Source records
+-------+

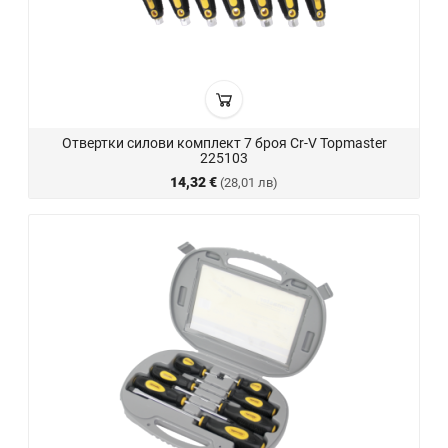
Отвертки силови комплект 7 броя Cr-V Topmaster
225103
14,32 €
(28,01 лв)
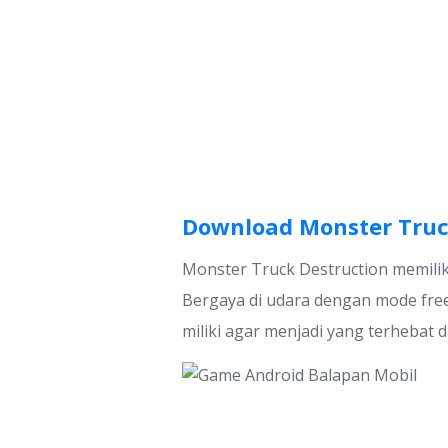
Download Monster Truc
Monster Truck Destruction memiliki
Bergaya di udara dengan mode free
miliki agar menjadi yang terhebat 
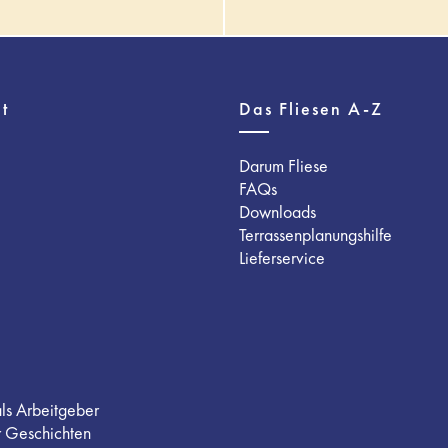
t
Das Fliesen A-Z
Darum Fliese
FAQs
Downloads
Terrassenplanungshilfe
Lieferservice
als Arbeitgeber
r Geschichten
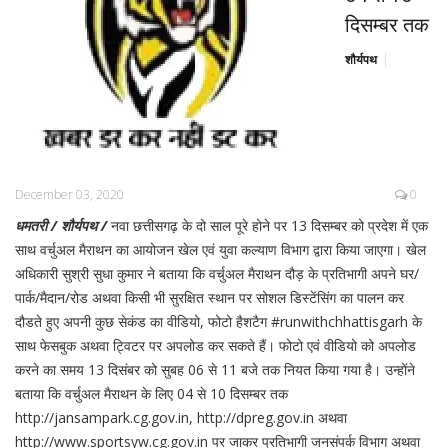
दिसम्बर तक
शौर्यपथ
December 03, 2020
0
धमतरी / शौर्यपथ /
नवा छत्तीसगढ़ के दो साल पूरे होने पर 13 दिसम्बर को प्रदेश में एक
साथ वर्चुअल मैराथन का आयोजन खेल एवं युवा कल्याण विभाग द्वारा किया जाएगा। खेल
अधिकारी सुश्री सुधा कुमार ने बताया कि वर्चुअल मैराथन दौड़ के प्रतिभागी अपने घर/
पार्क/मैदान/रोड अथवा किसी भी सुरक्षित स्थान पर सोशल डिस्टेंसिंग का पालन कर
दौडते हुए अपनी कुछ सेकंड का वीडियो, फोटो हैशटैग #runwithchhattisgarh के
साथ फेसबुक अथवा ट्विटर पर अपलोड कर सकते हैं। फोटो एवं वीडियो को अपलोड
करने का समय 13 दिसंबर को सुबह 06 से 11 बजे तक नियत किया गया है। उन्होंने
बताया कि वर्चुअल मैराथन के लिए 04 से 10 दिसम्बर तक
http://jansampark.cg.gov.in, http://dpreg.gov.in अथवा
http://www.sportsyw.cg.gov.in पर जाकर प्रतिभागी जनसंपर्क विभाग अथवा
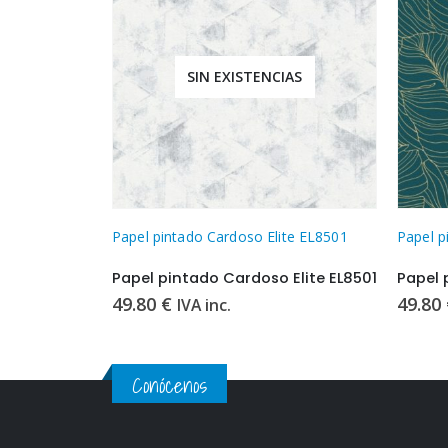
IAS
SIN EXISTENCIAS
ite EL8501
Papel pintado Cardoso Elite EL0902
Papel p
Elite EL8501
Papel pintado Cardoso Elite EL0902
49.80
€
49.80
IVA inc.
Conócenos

+-------+

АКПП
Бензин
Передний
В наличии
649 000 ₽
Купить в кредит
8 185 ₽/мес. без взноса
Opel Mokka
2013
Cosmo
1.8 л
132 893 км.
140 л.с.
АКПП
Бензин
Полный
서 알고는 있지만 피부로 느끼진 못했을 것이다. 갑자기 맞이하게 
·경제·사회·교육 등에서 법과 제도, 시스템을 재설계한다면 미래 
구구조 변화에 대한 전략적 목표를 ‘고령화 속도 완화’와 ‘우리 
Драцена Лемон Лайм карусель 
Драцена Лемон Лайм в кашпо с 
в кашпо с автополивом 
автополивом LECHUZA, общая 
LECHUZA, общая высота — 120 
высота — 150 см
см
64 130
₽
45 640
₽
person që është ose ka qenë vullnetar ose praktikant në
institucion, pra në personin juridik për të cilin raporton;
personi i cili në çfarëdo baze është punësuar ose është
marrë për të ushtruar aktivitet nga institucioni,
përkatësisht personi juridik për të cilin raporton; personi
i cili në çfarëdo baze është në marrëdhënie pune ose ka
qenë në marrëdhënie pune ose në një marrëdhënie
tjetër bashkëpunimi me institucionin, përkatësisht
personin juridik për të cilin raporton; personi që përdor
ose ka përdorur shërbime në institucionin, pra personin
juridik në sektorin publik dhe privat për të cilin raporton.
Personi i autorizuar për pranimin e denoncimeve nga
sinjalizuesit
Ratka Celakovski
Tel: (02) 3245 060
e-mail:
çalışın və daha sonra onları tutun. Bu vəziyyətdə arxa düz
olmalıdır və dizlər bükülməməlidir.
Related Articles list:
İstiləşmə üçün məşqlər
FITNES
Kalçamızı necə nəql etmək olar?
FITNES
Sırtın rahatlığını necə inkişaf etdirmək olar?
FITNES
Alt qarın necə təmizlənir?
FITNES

+-------+

If a line in the entries above contains the word "Драцена", copy it.

_FINAL ANSWER_
Драцена Лемон Лайм карусель 
Драцена Лемон Лайм в кашпо с 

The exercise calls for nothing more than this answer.